Dans l'ensemble, songeait Cassiopeia, 1980 s'annonçait une année relativement bonne pour la Noble et Très Ancienne Maison des Black. Surtout comparée au véritable désastre qu'avait été l'an précédent : vous pouviez difficilement faire pire que de perdre votre Héritier direct en raison d'une querelle de famille étant allée trop loin, faillir perdre un autre héritier toujours à cause de ladite querelle et aussi à cause de sa propre sottise et culpabilité, apprendre que ladite querelle trouve sa source dans les opinions politiques d'un parvenu sorti du plus dégoûtant des caniveaux, et finalement découvrir que le parvenu susmentionné blasphème Mère Magie à droite et à gauche.
Non, 1979 n'avait pas du tout été une bonne année.

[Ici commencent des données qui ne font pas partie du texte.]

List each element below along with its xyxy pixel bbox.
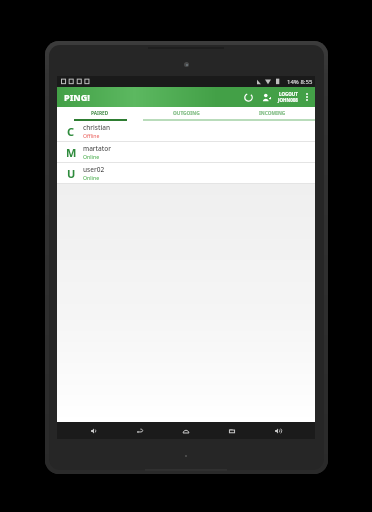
button[interactable]: Home: [163, 422, 209, 439]
staticText: INCOMING: [259, 110, 286, 117]
staticText: M: [66, 145, 77, 160]
staticText: U: [67, 166, 76, 181]
button[interactable]: Back: [117, 422, 163, 439]
button[interactable]: PAIRED: [57, 107, 143, 119]
staticText: Online: [83, 174, 100, 181]
button[interactable]: Volume up: [255, 422, 301, 439]
staticText: martator: [83, 144, 112, 153]
button[interactable]: Refresh: [239, 88, 257, 106]
button[interactable]: More options: [301, 87, 313, 107]
button[interactable]: U: [57, 163, 315, 184]
staticText: JOHN008: [278, 97, 298, 103]
staticText: OUTGOING: [173, 110, 200, 117]
button[interactable]: LOGOUT: [275, 89, 301, 105]
button[interactable]: Recents: [209, 422, 255, 439]
staticText: LOGOUT: [279, 91, 298, 97]
button[interactable]: Volume down: [71, 422, 117, 439]
staticText: Online: [83, 153, 100, 160]
staticText: PING!: [64, 91, 90, 103]
button[interactable]: INCOMING: [229, 107, 315, 119]
staticText: 14% 8:55: [287, 78, 313, 86]
staticText: christian: [83, 123, 110, 132]
button[interactable]: M: [57, 142, 315, 163]
staticText: PAIRED: [91, 110, 109, 117]
button[interactable]: Add contact: [257, 88, 275, 106]
staticText: user02: [83, 165, 105, 174]
button[interactable]: OUTGOING: [143, 107, 229, 119]
staticText: C: [67, 124, 75, 139]
button[interactable]: C: [57, 121, 315, 142]
staticText: Offline: [83, 132, 100, 139]
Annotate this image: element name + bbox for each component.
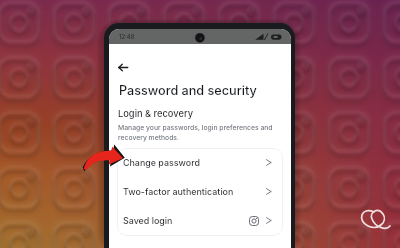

Par contraste, 1980 avait débuté par la naissance de deux nouveaux rejetons à modeler et qui perpétueraient la famille, avait permis à Cassiopeia d'administrer une bonne leçon à sa nièce dévoyée en l'obligeant à tomber enceinte d'un bambin qui contribuerait à la chute du si précieux Maître de Bellatrix, et venait de voir Arcturus enfin détruire l'abomination en laquelle avait été transformé le médaillon de Serpentard.
Pour accomplir ce dernier objectif, le patriarche Black n'avait reculé devant aucune précaution. Il ne s'agissait pas uniquement d'empêcher l'Horcruxe de se défendre, il s'agissait également de ne pas ravager dix kilomètres de campagne une fois le Feudeymon relâché.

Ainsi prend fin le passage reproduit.